Assigning Value – and Actions – to Inventory Data
Real-time inventory status is key to making the right labour, procurement, merchandising, pricing, and promotion decisions, which barcode, QR code and RFID systems technically provide. However, hardware components don’t analyse or action captured data. That’s where software comes in.
Ever since SaaS platforms became available at scale, we’ve seen a quantum leap in inventory management capabilities. Structured and unstructured data generated by Internet of Things (IoT) components can now flow freely through a data pipeline or directly to a data lake. As a result, application programming interfaces (API) and machine learning algorithms can be leveraged more extensively to access and mine data in the context of a specific operation or function in a low-cost manner.

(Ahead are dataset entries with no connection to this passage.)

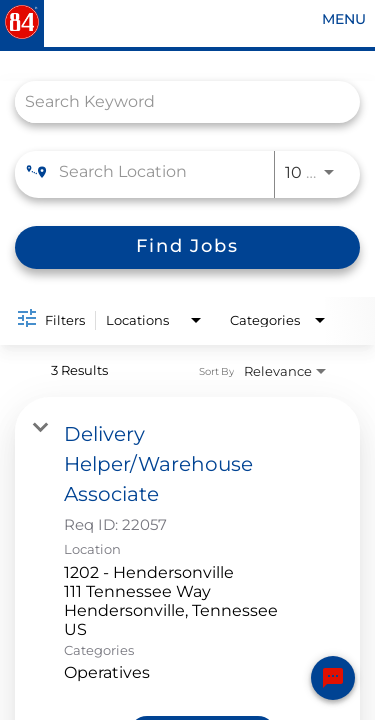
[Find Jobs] (187, 247)
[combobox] (177, 101)
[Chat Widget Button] (333, 678)
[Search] (187, 247)
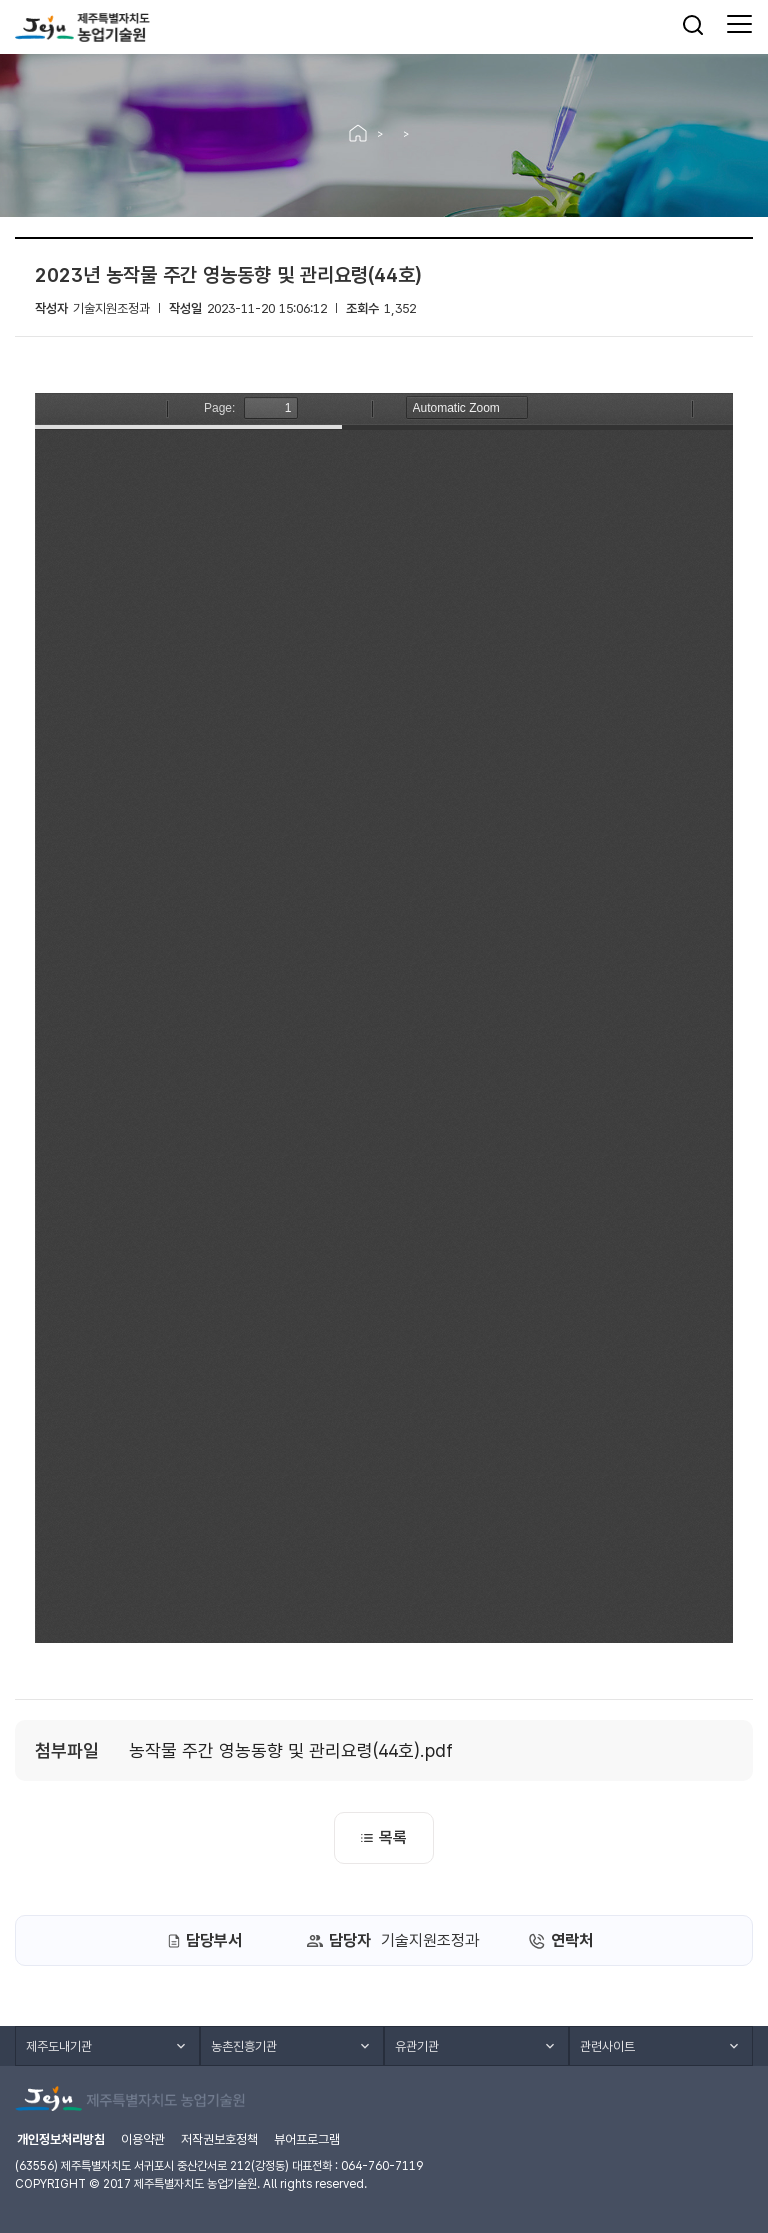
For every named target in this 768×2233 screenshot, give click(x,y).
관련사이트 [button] (607, 2046)
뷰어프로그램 (307, 2139)
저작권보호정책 (219, 2139)
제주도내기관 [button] (59, 2046)
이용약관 (143, 2139)
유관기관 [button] (417, 2046)
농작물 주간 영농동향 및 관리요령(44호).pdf (291, 1750)
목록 (384, 1837)
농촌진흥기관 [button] (244, 2046)
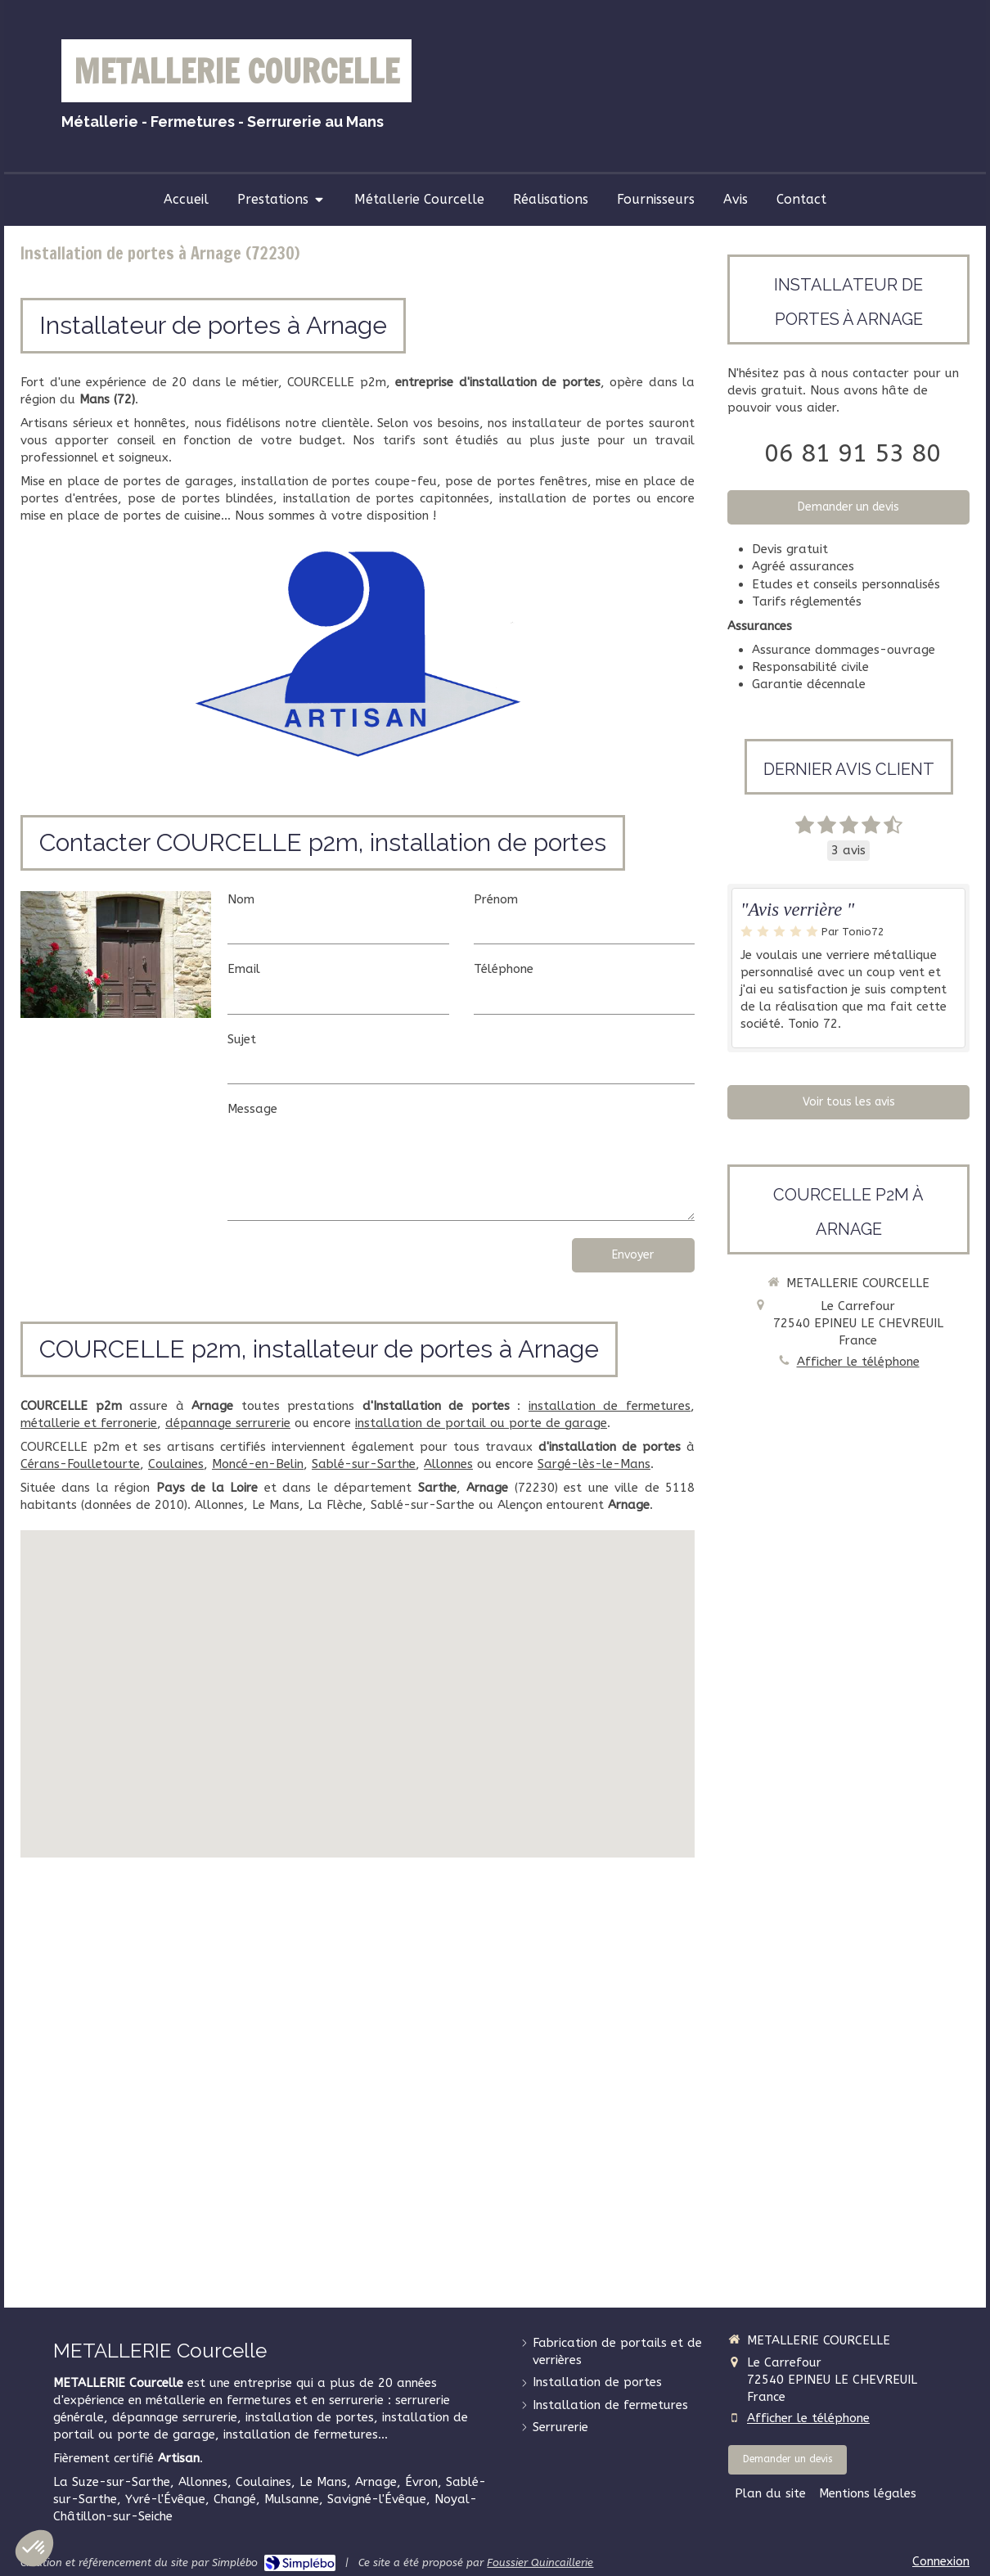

Everyone – merchandising managers, operations leaders, procurement planners, loss prevention experts – can plug into the same information systems via APIs and extract actionable insights most relevant to their roles. Workflow apps can also be built quite easily to help drive best next actions for operations managers, associates, and delivery drivers. A prescriptive analytics platform, for example, can be taught to detect certain patterns in the data and ‘prescribe’ tasks to employees when inventory-related issues or opportunities arise.
Similarly, an intelligent demand sensing platform can aggregate inventory data from multiple business systems and analyse it alongside contextual alternative data – weather, traffic, holidays, and other demand-influencing events. It can then prescribe specific procurement, merchandising, pricing or promotion actions that can right-size supply against demand.
The Take Home Message: Creating an Ecosystem Leads to New Solutions
In short, this software-led shift from ‘systems of record’ to ‘systems of intelligence’ and, ultimately, ‘systems of engagement’ has been key to progressively improving inventory availability and performance in the last decade. SaaS solutions have even automated decision-making to a certain extent, taking the last bit of manual work – and risk – out of the inventory planning and management equation.
However, we must do more to ensure all stakeholders have full transparency into inventory status from the first mile through the last – or from the stockroom to the store floor. We must tear down solution development silos. Technology vendors and software developers must commit to building and utilizing open platforms when designing inventory-related solutions. And we must ensure these solutions openly share, actively analyse and intelligently action data so all supply chain entities can effectively predict, sense, and shape inventory demand.